Danielle is interested in understanding how lines of experience can and should inform learning designs. In much of her work this takes the form of understandings children’s experiences engaging in inquiry to understand their world across divers settings (ELAC, STEP). Her work privileges families as a primary context of learning, but also examines how to broaden participation in science learning across multiple settings. She construes broadening participation efforts as twofold: (1) engaging children from underrepresented non-dominant communities in science and (2) broadening the forms of participation and sensemaking that are recognized as productive for science learning. This second form of broadening participation requires both improving understanding of children’s everyday sensemaking practices and building opportunities for children to draw upon those practices in designed learning environments. Broadening participation efforts, however also require engaging with in-service and pre-service teachers, or others who engage with children (e.g., pre-service social workers). In this work, she draws on the same principles in designing for young children’s learning; adults like children must be supported to draw upon their own experiences and practices to make sense of new ideas and inform future sensemaking and practice (RepTaLs, PiP). How she accomplishes this work is articulated in the current projects listed below.

Current Projects

Positionality in Practice (PiP)

PI: Danielle Keifert

The Positionality in Practice project is a design-based research project (Design-Based Research Collective, 2003) that examines how to support undergraduate and graduate student learning for pre-service teachers, social workers, early childcare, and future researchers providers to prepare to understand how their own positionality and the positionality of their students/clients impacts their professional practice. Positionality is a term developed within research practice that describes the work by researchers to articulate their particular relationship and role within a research study. It has recently been taken up by in practice in the support of educators-in-training to develop an articulation of the role of their intersectional identity and prior experience in their current/future practice. This project seeks to explore learning environment designs that can support students, both undergraduate and graduate students, to develop positionality statements to inform their practice (e.g., undergraduate pre-service teachers, graduate students engaging in research) and support their future job application processes. Analysis examines the following questions: (1) What activities support students’ to engage in conversations about their positionality as it relates to their practice (teaching, service, research)? (2) How can writing assignments support student sensemaking to articulate the role of their positionality in their practice (teaching, service, research)? (3) How do articulations of the role of positionality in practice support students’ sensemaking about key course concepts and skills? Dr. Keifert is currently collecting pilot data in this project to inform future iterations of learning designs.

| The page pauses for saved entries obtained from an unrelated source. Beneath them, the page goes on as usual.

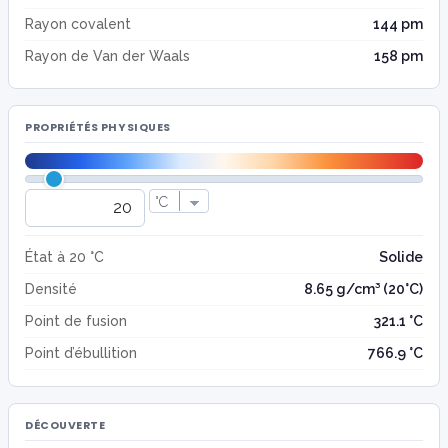
Rayon covalent
144 pm
Rayon de Van der Waals
158 pm
PROPRIÉTÉS PHYSIQUES
État à 20 °C
Solide
Densité
8.65 g/cm³ (20°C)
Point de fusion
321.1 °C
Point d’ébullition
766.9 °C
DÉCOUVERTE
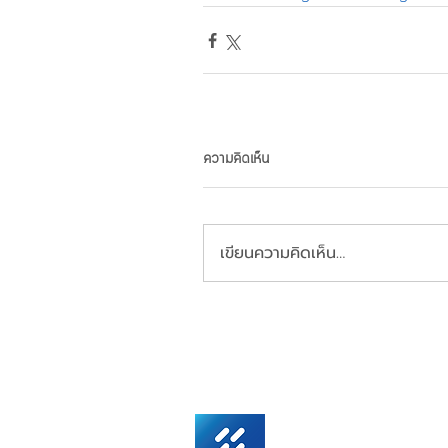
ความคิดเห็น
เขียนความคิดเห็น…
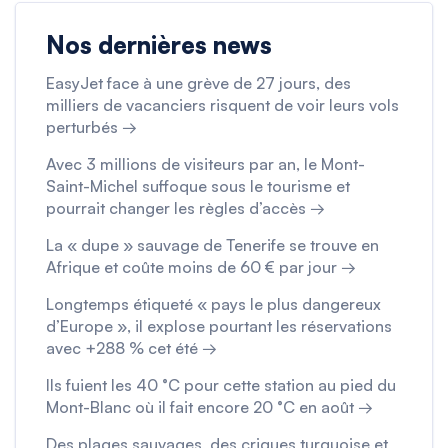
Nos dernières news
EasyJet face à une grève de 27 jours, des
milliers de vacanciers risquent de voir leurs vols
perturbés →
Avec 3 millions de visiteurs par an, le Mont-
Saint-Michel suffoque sous le tourisme et
pourrait changer les règles d’accès →
La « dupe » sauvage de Tenerife se trouve en
Afrique et coûte moins de 60 € par jour →
Longtemps étiqueté « pays le plus dangereux
d’Europe », il explose pourtant les réservations
avec +288 % cet été →
Ils fuient les 40 °C pour cette station au pied du
Mont-Blanc où il fait encore 20 °C en août →
Des plages sauvages, des criques turquoise et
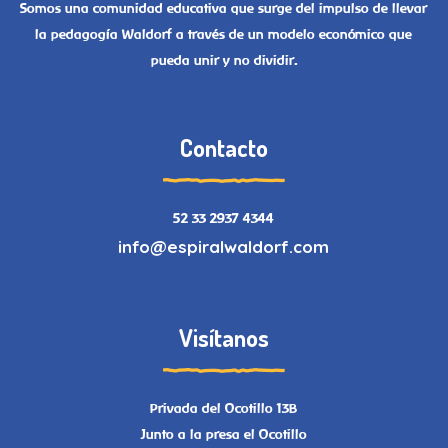
Somos una comunidad educativa que surge del impulso de llevar
la pedagogía Waldorf a través de un modelo económico que
pueda unir y no dividir.
Contacto
52 33 2937 4344
info@espiralwaldorf.com
Visítanos
Privada del Ocotillo 13B
Junto a la presa el Ocotillo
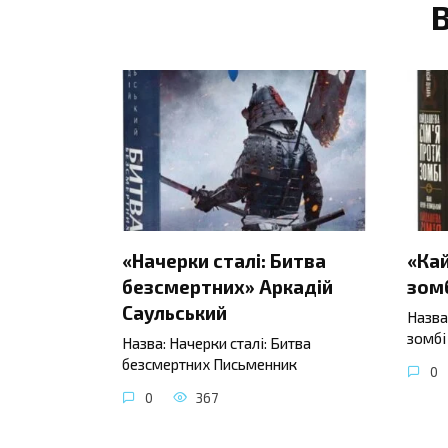
«Начерки сталі: Битва
«Ка
безсмертних» Аркадій
зомб
Саульський
Назва
зомбі
Назва: Начерки сталі: Битва
безсмертних Письменник
0
0
367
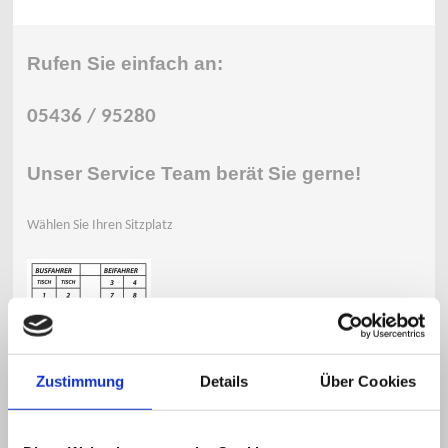
Rufen Sie einfach an:
05436 / 95280
Unser Service Team
berät Sie gerne!
Wählen Sie Ihren Sitzplatz
Zustimmung
Details
Über Cookies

Representations for Teachers as Learners (RepTaLs)

PI: Joshua Danish

Danielle is currently supporting the Representations for Teachers as Learners project (one of several Teachers as Learners projects, funded by the McDonnell foundation), in partnership with Vanderbilt University’s Peabody College of Education and Indiana University (PI: Dr Joshua Danish). Through this project, elementary teachers engage in professional learning to develop greater competence in understanding representational forms and supporting students to engage in modeling in NGSS-aligned classrooms. The two sites (Vanderbilt, Indiana) span a diverse population of students and communities across urban and rural divides, and attending to over 40 languages spoken in homes. The RepTaLs team believes that modeling, as a lynchpin practice, will be particularly productive in supporting teachers to design for equitable learning across these diverse classrooms. The project partners with teacher fellows who first engage in cycles of professional learning through video clubs, and then engage in supporting new teacher partners teachers in the same process over several years. Danielle is particularly excited about the potential to support teachers to recognize and draw upon children’s familiar sensemaking, including language practices, for engaging in inquiry in NGSS classrooms.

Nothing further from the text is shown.